• **Task**
From the line with "в 2000 годы" to the final line of the records, reproduce every line exactly and only those lines.

===== Record extracts

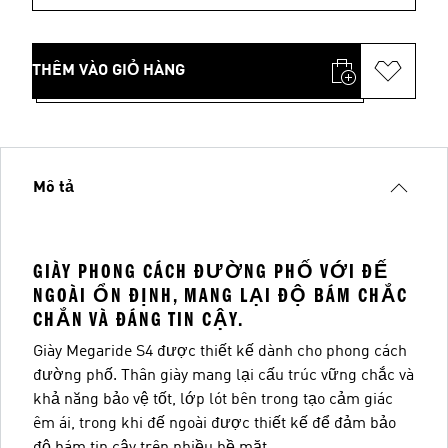
THÊM VÀO GIỎ HÀNG
Mô tả
GIÀY PHONG CÁCH ĐƯỜNG PHỐ VỚI ĐẾ
NGOÀI ỔN ĐỊNH, MANG LẠI ĐỘ BÁM CHẮC
CHẮN VÀ ĐÁNG TIN CẬY.
Giày Megaride S4 được thiết kế dành cho phong cách
đường phố. Thân giày mang lại cấu trúc vững chắc và
khả năng bảo vệ tốt, lớp lót bên trong tạo cảm giác
êm ái, trong khi đế ngoài được thiết kế để đảm bảo
độ bám tin cậy trên nhiều bề mặt.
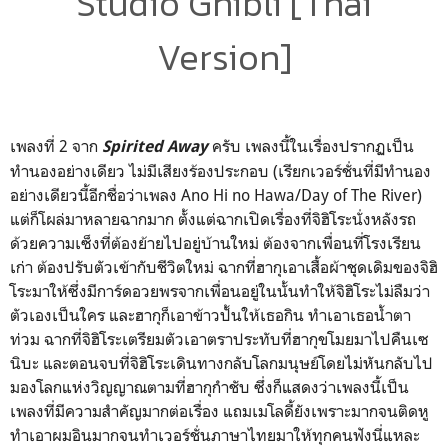
Studio Ghibli [Thai
Version]
เพลงที่ 2 จาก
ครับ เพลงนี้ในเรื่องปรากฏเป็น
Spirited Away
ทำนองอย่างเดียว ไม่มีเสียงร้องประกอบ (เรียกเวอร์ชั่นที่มีทำนอง
อย่างเดียวนี้อีกชื่อว่าเพลง Ano Hi no Hawa/Day of The River)
แต่ก็โผล่มาหลายฉากมาก ตั้งแต่ฉากเปิดเรื่องที่จิฮิโระนั่งหลังรถ
ด้วยความเซ็งที่ต้องย้ายไปอยู่บ้านใหม่ ต้องจากเพื่อนที่โรงเรียน
เก่า ต้องปรับตัวเข้ากับชีวิตใหม่ ฉากที่ฮากุเอาเสื้อผ้าชุดเดิมของจิฮิ
โระมาให้ซึ่งมีการ์ดอวยพรจากเพื่อนอยู่ในนั้นทำให้จิฮิโระไม่ลืมว่า
ตัวเองเป็นใคร และฮากุก็เอาข้าวปั้นให้เธอกิน ทำเอาเธอน้ำตา
ท่วม ฉากที่จิฮิโระเตรียมตัวเอาตราประทับที่ฮากุขโมยมาไปคืนเซ
นิบะ และตอนจบที่จิฮิโระเดินทางกลับโลกมนุษย์โดยไม่หันกลับไป
มองโลกแห่งวิญญาณตามที่ฮากุกำชับ ซึ่งก็แสดงว่าเพลงนี้เป็น
เพลงที่มีความสำคัญมากต่อเรื่อง แถมเมโลดี้ยังเพราะมากจนติดหู
ทำเอาผมอินมากจนทำเวอร์ชั่นภาษาไทยมาให้ทุกคนฟังนี่แหละ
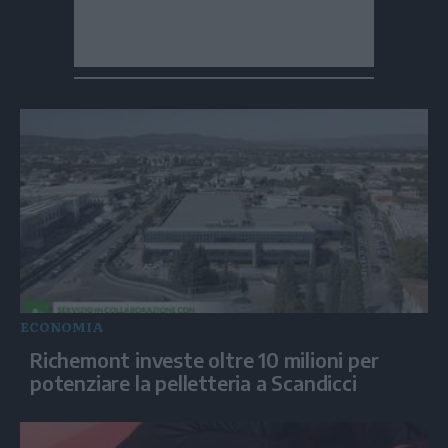
ECONOMIA
Richemont investe oltre 10 milioni per
potenziare la pelletteria a Scandicci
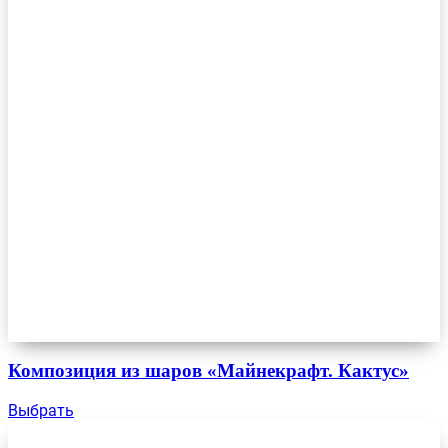
Композиция из шаров «Майнекрафт. Кактус»
Выбрать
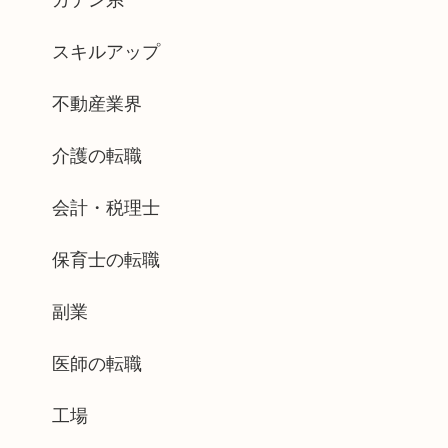
ガテン系
スキルアップ
不動産業界
介護の転職
会計・税理士
保育士の転職
副業
医師の転職
工場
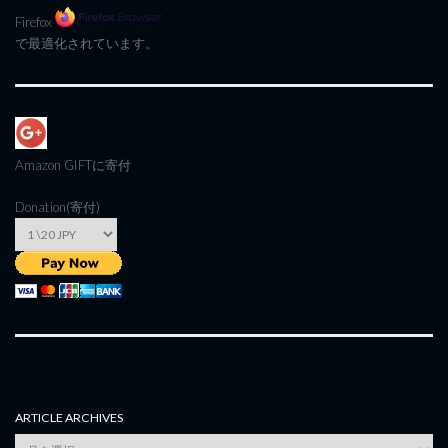
Firefox
で最適化されています。
Amazon GIFT
に寄付
Donation(寄付)
ARTICLE ARCHIVES
Article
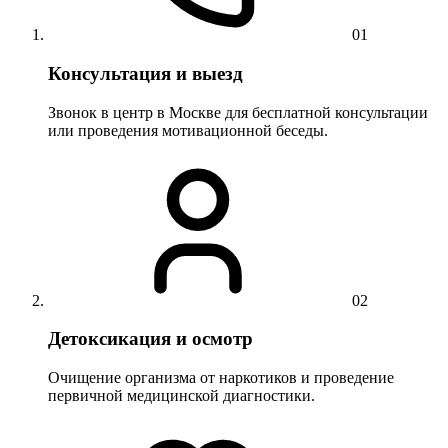
01
Консультация и выезд
Звонок в центр в Москве для бесплатной консультации
или проведения мотивационной беседы.
02
Детоксикация и осмотр
Очищение организма от наркотиков и проведение
первичной медицинской диагностики.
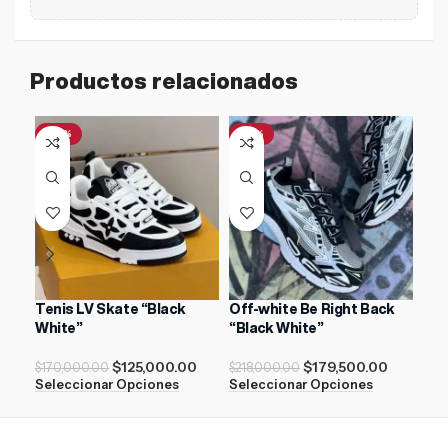
Productos relacionados
-26%
-18%
-2
Tenis LV Skate “Black
Off-white Be Right Back
NIK
White”
“Black White”
$
21
$
125,000.00
$
179,500.00
Sel
$
170,000.00
$
218,000.00
Seleccionar Opciones
Seleccionar Opciones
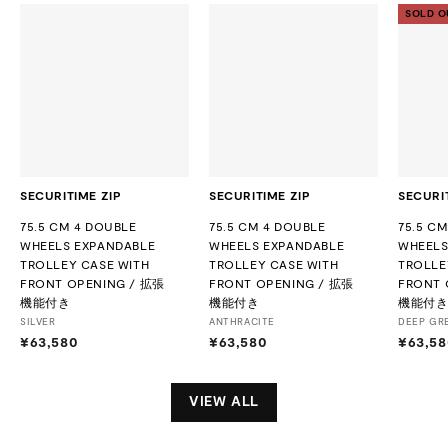
SOLD O
SECURITIME ZIP
SECURITIME ZIP
SECURI
75.5 CM 4 DOUBLE
75.5 CM 4 DOUBLE
75.5 C
WHEELS EXPANDABLE
WHEELS EXPANDABLE
WHEELS
TROLLEY CASE WITH
TROLLEY CASE WITH
TROLLE
FRONT OPENING / 拡張
FRONT OPENING / 拡張
FRONT 
機能付き
機能付き
機能付
SILVER
ANTHRACITE
DEEP GR
¥63,580
¥
¥63,580
¥
¥63,58
6
6
3
3
,
,
VIEW ALL
5
5
8
8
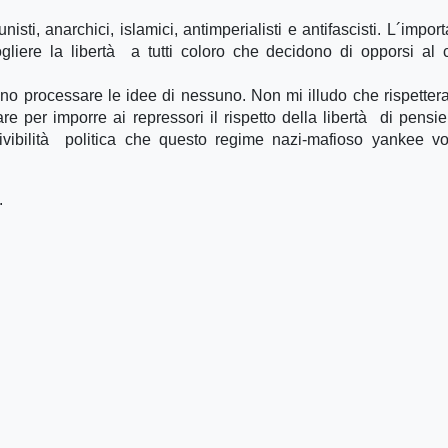
nisti, anarchici, islamici, antimperialisti e antifascisti. L´impor
ogliere la libertà a tutti coloro che decidono di opporsi al 
no processare le idee di nessuno. Non mi illudo che rispetter
are per imporre ai repressori il rispetto della libertà di pensie
vivibilità politica che questo regime nazi-mafioso yankee v
.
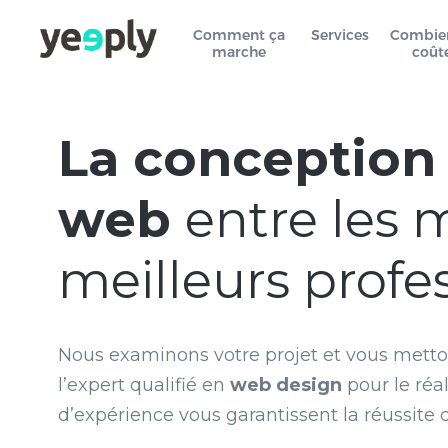
Comment ça
Services
Combie
marche
coût
La conception 
web
entre les 
meilleurs profe
Nous examinons votre projet et vous metto
l’expert qualifié en
web design
pour le réa
d’expérience vous garantissent la réussite d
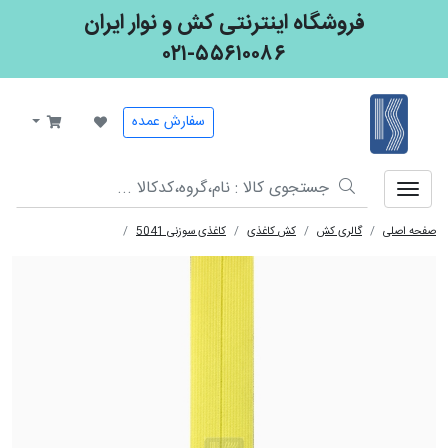
فروشگاه اینترنتی کش و نوار ایران
۰۲۱-۵۵۶۱۰۰۸۶
کش و نوار ایران
سفارش عمده
صفحه اصلی
گالری کش
کش کاغذی
کاغذی سوزنی 5041
کش کاغذی تاشو 5041 ، 1.6 سانت زرد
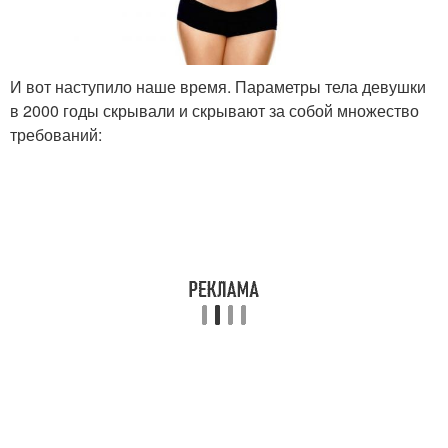
И вот наступило наше время. Параметры тела девушки
в 2000 годы скрывали и скрывают за собой множество
требований:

==========

• **Problem solution**
в 2000 годы скрывали и скрывают за собой множество
требований:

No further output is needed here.